One of the most popular subfields of data science today is Natural Language Processing (NLP). NLP is a unique field that combines computer science, data science, and linguistics all together to enable computers to understand and use human languages. It is one of the fields in most technologies we use every day.
If you’re considering learning NLP, you will probably face the same problem everyone faces when learning a new skill: understanding the basic concepts of this skill. You’ll need to know the language of the topic before you can start going through tutorials and videos about a specific topic and be able to understand what’s going on. Because often, in videos and written tutorials, creators use technical terms assuming that the reader/ watcher knows their meaning.
If you don’t know the meanings, it will be harder for you to follow through with any of these tutorials. This article will cover six basic NLP concepts and what they mean, laying the groundwork for a Deep Dive into Language Learning Models ‘LLM’, which will enhance your understanding of advanced tutorials.
№1: CORPUS
In NLP, corpus — Latin for the body — is a term used to refer to a body of text. The plural form of the word is corpora.
A Corpus can contain one or more languages and can be either written or spoken. In addition, corpora can have a specific theme or be generalized text. Either way, corpora are used for statistical linguistic analysis and linguistic computing.
№2: STEMMING
In NLP, stemming is a technique to extract a word’s origin by removing all fixes — prefixes, affixes, and suffixes to extract useful information. Some algorithms used to perform stemming are:
- Lookup tables that contain all possible variations of all words, like a dictionary.
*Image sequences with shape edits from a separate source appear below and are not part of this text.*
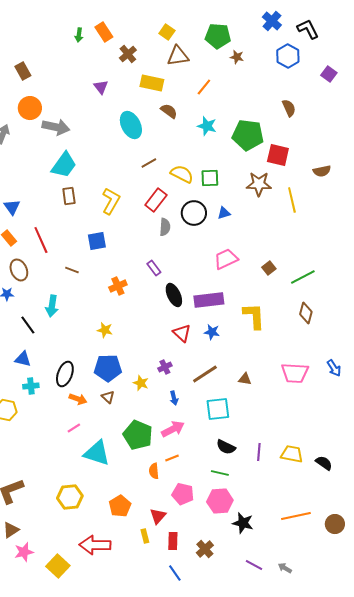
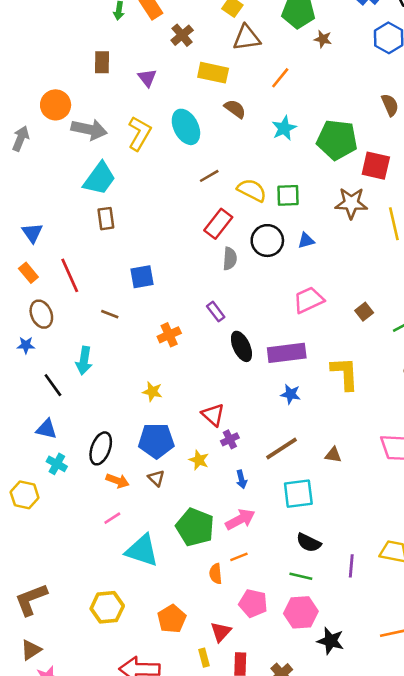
brown rectangle: (23, 71) -> (102, 62), moved, turned 30
cyan star: (207, 126) -> (284, 128), turned 30
yellow L-shape: (111, 201) -> (139, 133), moved
red triangle: (182, 333) -> (213, 415), moved
cyan cross: (31, 386) -> (57, 464), turned 35
purple line: (259, 452) -> (351, 566), moved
- Stripping suffixes from the word to construct its origin form.
- Stochastic modeling. A unique algorithm understands suffixes’ grammatical rules and uses that to extract a word’s origins.
№3: LEMMATIZATION
Stemming is not always the best way to obtain a word’s origins; sometimes, removing fixes is not enough to get the correct word’s origin. For example, a stemmer will assume the origin of paid is pai, which is wrong.
Here is where lemmatization comes to help.
Lemmatization is a word used to refer to extracting a word’s original form— the lemma. So, in our previous example, a lemmatizer will return pay or paid based on the word’s location in the sentence.
№4: TOKENIZATION
In NLP, tokenization breaks down a sentence into individual words (tokens) after punctuation or special characters are often removed.
Tokens are constructed from a specific body of text to be used for statistical analysis and processing. A token doesn’t necessarily need to be a single word; it could be a sentence or a commonly used phrase, like “rock’ n’ roll” and “3-D printer”.
№5: LEXICONS
In linguistics and NLP, lexicons are part of the grammar of a language that includes all lexical entities. A lexical entity deals with a word’s meanings that differ based on different situations.
Lexicons are essential for more accurate results from your NLP models, especially when dealing with spoken or more colloquial language. For example, if we are performing sentiment analysis of some tweets, knowing the topic around the tweets and the idiomatic ways of describing things can make a big difference in the analysis results.
№6: WORD EMBEDDINGS
Since the whole purpose of NLP is to enable computers to understand human languages, we need to present them in a way a computer will understand. Computers understand algorithms, and algorithms run on numbers.
In NLP, word embedding is a technique used to map words to numerical vectors for analysis purposes. Many algorithms can be used to implement word embedding, like Word2vec. This statistical technique utilises word embeddings to train the neural network efficiently.
Every field has its own terminology that people often use to describe specific processes and steps that make it easier to communicate with each other and explain their work efficiently.
When you newly enter a field, learning these terminologies can take a lot of time and effort. Because you won’t be able to read and fully understand tutorials in this field without knowing these terminologies.
This article presented you with the basic terminologies of NLP that you will find in most articles and videos. Hopefully, knowing the meaning of these terms will make it easier for you to engage with the resources and understand them better.